Exercise aim
Output all the data exactly.

Start of Records for this exercise

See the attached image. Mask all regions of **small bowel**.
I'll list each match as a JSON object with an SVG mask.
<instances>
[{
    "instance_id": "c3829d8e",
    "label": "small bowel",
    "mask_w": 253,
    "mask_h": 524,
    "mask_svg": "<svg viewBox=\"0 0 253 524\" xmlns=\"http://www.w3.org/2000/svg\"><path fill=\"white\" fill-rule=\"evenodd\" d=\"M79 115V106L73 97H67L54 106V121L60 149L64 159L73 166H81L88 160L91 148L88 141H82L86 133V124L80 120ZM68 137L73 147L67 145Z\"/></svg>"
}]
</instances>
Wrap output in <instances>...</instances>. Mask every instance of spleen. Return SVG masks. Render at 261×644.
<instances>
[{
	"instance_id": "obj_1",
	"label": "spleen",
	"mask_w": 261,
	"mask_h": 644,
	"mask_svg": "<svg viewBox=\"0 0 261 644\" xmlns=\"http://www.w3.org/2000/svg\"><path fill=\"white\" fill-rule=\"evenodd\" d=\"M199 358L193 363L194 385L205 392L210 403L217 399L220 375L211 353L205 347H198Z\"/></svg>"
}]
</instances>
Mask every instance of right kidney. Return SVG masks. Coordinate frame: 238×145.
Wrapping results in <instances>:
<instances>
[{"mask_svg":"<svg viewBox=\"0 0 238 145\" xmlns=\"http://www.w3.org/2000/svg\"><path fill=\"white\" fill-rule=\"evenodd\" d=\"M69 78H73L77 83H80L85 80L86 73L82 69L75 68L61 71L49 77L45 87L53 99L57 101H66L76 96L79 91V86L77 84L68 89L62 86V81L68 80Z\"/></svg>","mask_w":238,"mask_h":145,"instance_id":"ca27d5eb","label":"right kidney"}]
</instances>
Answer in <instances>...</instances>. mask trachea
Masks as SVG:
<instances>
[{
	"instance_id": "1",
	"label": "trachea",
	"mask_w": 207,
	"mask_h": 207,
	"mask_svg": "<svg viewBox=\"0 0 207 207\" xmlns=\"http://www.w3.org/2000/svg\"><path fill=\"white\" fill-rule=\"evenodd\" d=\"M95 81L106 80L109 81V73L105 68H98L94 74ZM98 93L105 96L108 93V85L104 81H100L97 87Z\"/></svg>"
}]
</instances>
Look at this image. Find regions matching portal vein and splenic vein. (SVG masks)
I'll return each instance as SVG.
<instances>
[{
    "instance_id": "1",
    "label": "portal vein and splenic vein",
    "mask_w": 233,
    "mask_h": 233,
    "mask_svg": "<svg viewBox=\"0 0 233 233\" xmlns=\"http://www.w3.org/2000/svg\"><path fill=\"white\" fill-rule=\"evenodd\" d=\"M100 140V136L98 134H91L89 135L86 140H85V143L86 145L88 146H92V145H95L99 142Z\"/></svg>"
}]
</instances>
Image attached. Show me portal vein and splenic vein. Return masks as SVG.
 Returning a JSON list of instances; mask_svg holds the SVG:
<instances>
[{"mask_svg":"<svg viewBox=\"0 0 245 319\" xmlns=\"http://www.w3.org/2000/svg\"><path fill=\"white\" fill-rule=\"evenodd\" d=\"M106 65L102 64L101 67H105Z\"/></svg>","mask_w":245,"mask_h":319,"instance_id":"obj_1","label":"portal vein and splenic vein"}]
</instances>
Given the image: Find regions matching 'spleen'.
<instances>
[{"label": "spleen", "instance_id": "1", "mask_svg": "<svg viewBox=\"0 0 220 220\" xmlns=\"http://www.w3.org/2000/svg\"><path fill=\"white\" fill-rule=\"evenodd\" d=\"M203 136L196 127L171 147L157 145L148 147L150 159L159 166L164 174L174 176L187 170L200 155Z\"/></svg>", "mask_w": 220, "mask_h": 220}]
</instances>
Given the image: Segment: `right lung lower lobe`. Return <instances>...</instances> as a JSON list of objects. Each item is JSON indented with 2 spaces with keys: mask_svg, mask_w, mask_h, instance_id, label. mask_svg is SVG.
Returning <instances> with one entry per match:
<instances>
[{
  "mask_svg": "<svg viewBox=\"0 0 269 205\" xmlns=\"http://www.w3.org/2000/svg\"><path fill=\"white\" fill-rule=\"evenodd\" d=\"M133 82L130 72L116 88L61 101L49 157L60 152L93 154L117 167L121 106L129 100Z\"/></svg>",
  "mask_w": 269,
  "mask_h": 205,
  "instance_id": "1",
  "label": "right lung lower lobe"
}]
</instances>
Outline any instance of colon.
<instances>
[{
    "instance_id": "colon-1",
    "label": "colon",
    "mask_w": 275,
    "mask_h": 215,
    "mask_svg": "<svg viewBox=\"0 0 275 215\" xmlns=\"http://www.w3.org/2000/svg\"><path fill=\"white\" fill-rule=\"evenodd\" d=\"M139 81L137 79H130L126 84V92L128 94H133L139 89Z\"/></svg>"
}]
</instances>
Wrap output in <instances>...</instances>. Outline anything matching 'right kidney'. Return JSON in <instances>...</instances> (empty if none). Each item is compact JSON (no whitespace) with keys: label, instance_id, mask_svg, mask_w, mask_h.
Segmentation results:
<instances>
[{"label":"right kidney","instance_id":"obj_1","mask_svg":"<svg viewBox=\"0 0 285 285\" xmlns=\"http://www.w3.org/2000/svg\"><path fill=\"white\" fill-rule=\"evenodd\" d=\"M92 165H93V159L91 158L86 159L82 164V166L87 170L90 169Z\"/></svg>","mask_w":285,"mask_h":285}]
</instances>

End of Records for this exercise

Finished task
See the attached image. Mask all regions of **small bowel**.
I'll list each match as a JSON object with an SVG mask.
<instances>
[{
    "instance_id": "c3829d8e",
    "label": "small bowel",
    "mask_w": 253,
    "mask_h": 524,
    "mask_svg": "<svg viewBox=\"0 0 253 524\" xmlns=\"http://www.w3.org/2000/svg\"><path fill=\"white\" fill-rule=\"evenodd\" d=\"M79 115V106L73 97H67L54 106V121L60 149L64 159L73 166H81L88 160L91 148L88 141H82L86 133V124L80 120ZM68 137L73 147L67 145Z\"/></svg>"
}]
</instances>
Wrap output in <instances>...</instances>. Mask every instance of spleen. Return SVG masks. Render at 261×644.
<instances>
[{
	"instance_id": "obj_1",
	"label": "spleen",
	"mask_w": 261,
	"mask_h": 644,
	"mask_svg": "<svg viewBox=\"0 0 261 644\" xmlns=\"http://www.w3.org/2000/svg\"><path fill=\"white\" fill-rule=\"evenodd\" d=\"M199 358L193 363L194 385L205 392L210 403L217 399L220 375L211 353L205 347H198Z\"/></svg>"
}]
</instances>
Mask every instance of right kidney. Return SVG masks. Coordinate frame: 238×145.
Wrapping results in <instances>:
<instances>
[{"mask_svg":"<svg viewBox=\"0 0 238 145\" xmlns=\"http://www.w3.org/2000/svg\"><path fill=\"white\" fill-rule=\"evenodd\" d=\"M69 78H73L77 83H80L85 80L86 73L82 69L75 68L61 71L49 77L45 87L53 99L57 101H66L76 96L79 91V86L77 84L68 89L62 86V81L68 80Z\"/></svg>","mask_w":238,"mask_h":145,"instance_id":"ca27d5eb","label":"right kidney"}]
</instances>
Answer in <instances>...</instances>. mask trachea
Masks as SVG:
<instances>
[{
	"instance_id": "1",
	"label": "trachea",
	"mask_w": 207,
	"mask_h": 207,
	"mask_svg": "<svg viewBox=\"0 0 207 207\" xmlns=\"http://www.w3.org/2000/svg\"><path fill=\"white\" fill-rule=\"evenodd\" d=\"M95 81L106 80L109 81V73L105 68H98L94 74ZM98 93L105 96L108 93V85L104 81H100L97 87Z\"/></svg>"
}]
</instances>
Look at this image. Find regions matching portal vein and splenic vein. (SVG masks)
I'll return each instance as SVG.
<instances>
[{
    "instance_id": "1",
    "label": "portal vein and splenic vein",
    "mask_w": 233,
    "mask_h": 233,
    "mask_svg": "<svg viewBox=\"0 0 233 233\" xmlns=\"http://www.w3.org/2000/svg\"><path fill=\"white\" fill-rule=\"evenodd\" d=\"M100 140V136L98 134H91L89 135L86 140H85V143L86 145L88 146H92V145H95L99 142Z\"/></svg>"
}]
</instances>
Image attached. Show me portal vein and splenic vein. Return masks as SVG.
 Returning a JSON list of instances; mask_svg holds the SVG:
<instances>
[{"mask_svg":"<svg viewBox=\"0 0 245 319\" xmlns=\"http://www.w3.org/2000/svg\"><path fill=\"white\" fill-rule=\"evenodd\" d=\"M106 65L102 64L101 67H105Z\"/></svg>","mask_w":245,"mask_h":319,"instance_id":"obj_1","label":"portal vein and splenic vein"}]
</instances>
Given the image: Find regions matching 'spleen'.
<instances>
[{"label": "spleen", "instance_id": "1", "mask_svg": "<svg viewBox=\"0 0 220 220\" xmlns=\"http://www.w3.org/2000/svg\"><path fill=\"white\" fill-rule=\"evenodd\" d=\"M203 136L196 127L171 147L157 145L148 147L150 159L159 166L164 174L174 176L187 170L200 155Z\"/></svg>", "mask_w": 220, "mask_h": 220}]
</instances>
Given the image: Segment: `right lung lower lobe`. Return <instances>...</instances> as a JSON list of objects. Each item is JSON indented with 2 spaces with keys: mask_svg, mask_w, mask_h, instance_id, label. mask_svg is SVG.
Returning <instances> with one entry per match:
<instances>
[{
  "mask_svg": "<svg viewBox=\"0 0 269 205\" xmlns=\"http://www.w3.org/2000/svg\"><path fill=\"white\" fill-rule=\"evenodd\" d=\"M133 82L130 72L116 88L61 101L49 157L60 152L93 154L117 167L121 106L129 100Z\"/></svg>",
  "mask_w": 269,
  "mask_h": 205,
  "instance_id": "1",
  "label": "right lung lower lobe"
}]
</instances>
Outline any instance of colon.
<instances>
[{
    "instance_id": "colon-1",
    "label": "colon",
    "mask_w": 275,
    "mask_h": 215,
    "mask_svg": "<svg viewBox=\"0 0 275 215\" xmlns=\"http://www.w3.org/2000/svg\"><path fill=\"white\" fill-rule=\"evenodd\" d=\"M139 81L137 79H130L126 84V92L128 94H133L139 89Z\"/></svg>"
}]
</instances>
Wrap output in <instances>...</instances>. Outline anything matching 'right kidney'. Return JSON in <instances>...</instances> (empty if none). Each item is compact JSON (no whitespace) with keys: label, instance_id, mask_svg, mask_w, mask_h.
Segmentation results:
<instances>
[{"label":"right kidney","instance_id":"obj_1","mask_svg":"<svg viewBox=\"0 0 285 285\" xmlns=\"http://www.w3.org/2000/svg\"><path fill=\"white\" fill-rule=\"evenodd\" d=\"M92 165H93V159L91 158L86 159L82 164V166L87 170L90 169Z\"/></svg>","mask_w":285,"mask_h":285}]
</instances>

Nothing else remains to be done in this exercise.